--- EXCERPTED DATA Enclosed Below ---
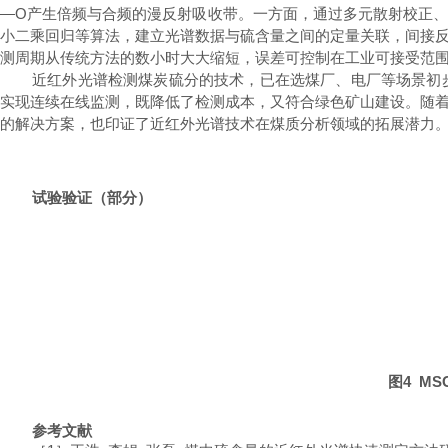
—
O
产生倍频与合频的漫反射吸收带。一方面，通过多元散射校正
小二乘回归等算法，建立光谱数据与硫含量之间的定量关联，间接
测周期从传统方法的数小时大大缩短，误差可控制在工业可接受范
近红外光谱检测煤炭硫分的技术，已在选煤厂、电厂等场景初
实现连续在线监测，既降低了检测成本，又符合绿色矿山建设。随
的解决方案，也印证了近红外光谱技术在煤质分析领域的拓展潜力
试验验证（部分）
图
4 MS
参考文献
--- End of Enclosed EXCERPTED DATA ---
§ WHAT IS NEEDED
The data must be repeated exactly. Any pictures in it are to be left out.

§ ANSWER TO THE EXERCISE
—
O
产生倍频与合频的漫反射吸收带。一方面，通过多元散射校正
小二乘回归等算法，建立光谱数据与硫含量之间的定量关联，间接
测周期从传统方法的数小时大大缩短，误差可控制在工业可接受范
近红外光谱检测煤炭硫分的技术，已在选煤厂、电厂等场景初
实现连续在线监测，既降低了检测成本，又符合绿色矿山建设。随
的解决方案，也印证了近红外光谱技术在煤质分析领域的拓展潜力
试验验证（部分）
图
4 MS
参考文献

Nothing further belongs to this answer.